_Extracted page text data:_
+++++
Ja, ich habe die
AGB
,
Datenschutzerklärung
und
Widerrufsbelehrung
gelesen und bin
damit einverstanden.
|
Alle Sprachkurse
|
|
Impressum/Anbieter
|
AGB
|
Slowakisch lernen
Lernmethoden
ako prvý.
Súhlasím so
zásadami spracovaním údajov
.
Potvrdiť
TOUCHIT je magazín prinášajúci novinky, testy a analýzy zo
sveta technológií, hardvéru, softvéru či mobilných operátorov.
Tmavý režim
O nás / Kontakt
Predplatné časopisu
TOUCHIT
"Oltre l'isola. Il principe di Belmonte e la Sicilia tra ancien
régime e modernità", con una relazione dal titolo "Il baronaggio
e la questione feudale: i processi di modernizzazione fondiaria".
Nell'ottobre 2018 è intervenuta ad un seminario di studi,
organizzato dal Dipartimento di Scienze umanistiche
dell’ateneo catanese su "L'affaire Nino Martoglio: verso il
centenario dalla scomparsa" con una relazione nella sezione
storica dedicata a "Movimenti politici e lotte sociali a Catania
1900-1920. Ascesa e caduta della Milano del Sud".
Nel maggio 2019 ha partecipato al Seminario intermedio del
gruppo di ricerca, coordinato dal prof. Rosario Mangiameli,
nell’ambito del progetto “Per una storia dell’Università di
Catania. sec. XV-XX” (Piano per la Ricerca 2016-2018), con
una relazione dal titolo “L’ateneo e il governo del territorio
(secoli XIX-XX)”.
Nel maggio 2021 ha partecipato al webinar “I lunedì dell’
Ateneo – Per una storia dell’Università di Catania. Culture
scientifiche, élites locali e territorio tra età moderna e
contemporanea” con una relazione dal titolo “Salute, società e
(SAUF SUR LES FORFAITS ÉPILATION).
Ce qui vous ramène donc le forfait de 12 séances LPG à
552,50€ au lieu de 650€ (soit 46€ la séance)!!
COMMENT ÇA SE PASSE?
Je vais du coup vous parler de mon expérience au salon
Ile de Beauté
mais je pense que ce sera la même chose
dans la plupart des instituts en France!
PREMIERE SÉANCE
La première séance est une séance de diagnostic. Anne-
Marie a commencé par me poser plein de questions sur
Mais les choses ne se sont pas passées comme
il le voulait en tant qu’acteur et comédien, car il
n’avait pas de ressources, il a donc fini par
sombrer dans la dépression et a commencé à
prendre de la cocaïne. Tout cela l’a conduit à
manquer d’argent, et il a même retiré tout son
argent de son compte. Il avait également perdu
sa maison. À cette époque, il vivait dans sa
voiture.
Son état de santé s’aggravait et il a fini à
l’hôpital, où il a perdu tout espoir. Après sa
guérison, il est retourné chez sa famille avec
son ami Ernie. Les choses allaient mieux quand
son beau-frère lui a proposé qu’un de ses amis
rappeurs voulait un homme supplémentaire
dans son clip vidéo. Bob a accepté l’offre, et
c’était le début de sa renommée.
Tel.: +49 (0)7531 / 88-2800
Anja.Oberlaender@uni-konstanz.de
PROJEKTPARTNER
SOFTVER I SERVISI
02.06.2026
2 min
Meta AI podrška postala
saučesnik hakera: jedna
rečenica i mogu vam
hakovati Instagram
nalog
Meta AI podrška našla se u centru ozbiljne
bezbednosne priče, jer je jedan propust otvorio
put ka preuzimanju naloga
+++++
_Directions:_ The reply should consist solely of the lines above from the one that has "damit einverstanden." through the one that has "Ce qui vous", reproduced exactly.

_Response to this exercise:_
damit einverstanden.
|
Alle Sprachkurse
|
|
Impressum/Anbieter
|
AGB
|
Slowakisch lernen
Lernmethoden
ako prvý.
Súhlasím so
zásadami spracovaním údajov
.
Potvrdiť
TOUCHIT je magazín prinášajúci novinky, testy a analýzy zo
sveta technológií, hardvéru, softvéru či mobilných operátorov.
Tmavý režim
O nás / Kontakt
Predplatné časopisu
TOUCHIT
"Oltre l'isola. Il principe di Belmonte e la Sicilia tra ancien
régime e modernità", con una relazione dal titolo "Il baronaggio
e la questione feudale: i processi di modernizzazione fondiaria".
Nell'ottobre 2018 è intervenuta ad un seminario di studi,
organizzato dal Dipartimento di Scienze umanistiche
dell’ateneo catanese su "L'affaire Nino Martoglio: verso il
centenario dalla scomparsa" con una relazione nella sezione
storica dedicata a "Movimenti politici e lotte sociali a Catania
1900-1920. Ascesa e caduta della Milano del Sud".
Nel maggio 2019 ha partecipato al Seminario intermedio del
gruppo di ricerca, coordinato dal prof. Rosario Mangiameli,
nell’ambito del progetto “Per una storia dell’Università di
Catania. sec. XV-XX” (Piano per la Ricerca 2016-2018), con
una relazione dal titolo “L’ateneo e il governo del territorio
(secoli XIX-XX)”.
Nel maggio 2021 ha partecipato al webinar “I lunedì dell’
Ateneo – Per una storia dell’Università di Catania. Culture
scientifiche, élites locali e territorio tra età moderna e
contemporanea” con una relazione dal titolo “Salute, società e
(SAUF SUR LES FORFAITS ÉPILATION).
Ce qui vous ramène donc le forfait de 12 séances LPG à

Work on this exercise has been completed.